Dataset entries
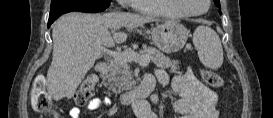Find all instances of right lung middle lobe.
I'll list each match as a JSON object with an SVG mask.
<instances>
[{"mask_svg":"<svg viewBox=\"0 0 273 118\" xmlns=\"http://www.w3.org/2000/svg\"><path fill=\"white\" fill-rule=\"evenodd\" d=\"M60 1L69 2L76 5L92 7V8H99L105 10L109 7L111 0H52V3H59Z\"/></svg>","mask_w":273,"mask_h":118,"instance_id":"1","label":"right lung middle lobe"}]
</instances>
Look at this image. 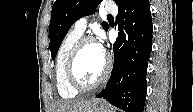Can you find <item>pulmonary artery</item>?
Masks as SVG:
<instances>
[{
    "label": "pulmonary artery",
    "instance_id": "e3ab8cb5",
    "mask_svg": "<svg viewBox=\"0 0 193 112\" xmlns=\"http://www.w3.org/2000/svg\"><path fill=\"white\" fill-rule=\"evenodd\" d=\"M105 9L106 11H108L110 14H116L117 13V7L113 4V3H106L105 5ZM89 17L85 16V17H81L80 19H78L74 25H73V30L79 34H82L86 27H87V23H88Z\"/></svg>",
    "mask_w": 193,
    "mask_h": 112
}]
</instances>
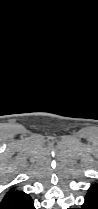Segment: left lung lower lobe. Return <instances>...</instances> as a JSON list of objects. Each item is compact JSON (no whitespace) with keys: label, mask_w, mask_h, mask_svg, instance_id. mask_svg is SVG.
Masks as SVG:
<instances>
[{"label":"left lung lower lobe","mask_w":98,"mask_h":209,"mask_svg":"<svg viewBox=\"0 0 98 209\" xmlns=\"http://www.w3.org/2000/svg\"><path fill=\"white\" fill-rule=\"evenodd\" d=\"M81 209H98V186L96 184L89 188Z\"/></svg>","instance_id":"left-lung-lower-lobe-1"}]
</instances>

§ Exercise prompt:
Print, exactly and only, the lines running from the line with "Segment: left lung" through the last line of the data, including both. Skip any picture.

§ Written reply:
Segment: left lung lower lobe. Return <instances>...</instances> as a JSON list of objects. Each item is compact JSON (no whitespace) with keys: label, mask_w, mask_h, mask_svg, instance_id. mask_svg is SVG.
Masks as SVG:
<instances>
[{"label":"left lung lower lobe","mask_w":98,"mask_h":209,"mask_svg":"<svg viewBox=\"0 0 98 209\" xmlns=\"http://www.w3.org/2000/svg\"><path fill=\"white\" fill-rule=\"evenodd\" d=\"M81 209H98V186L96 184L89 188Z\"/></svg>","instance_id":"left-lung-lower-lobe-1"}]
</instances>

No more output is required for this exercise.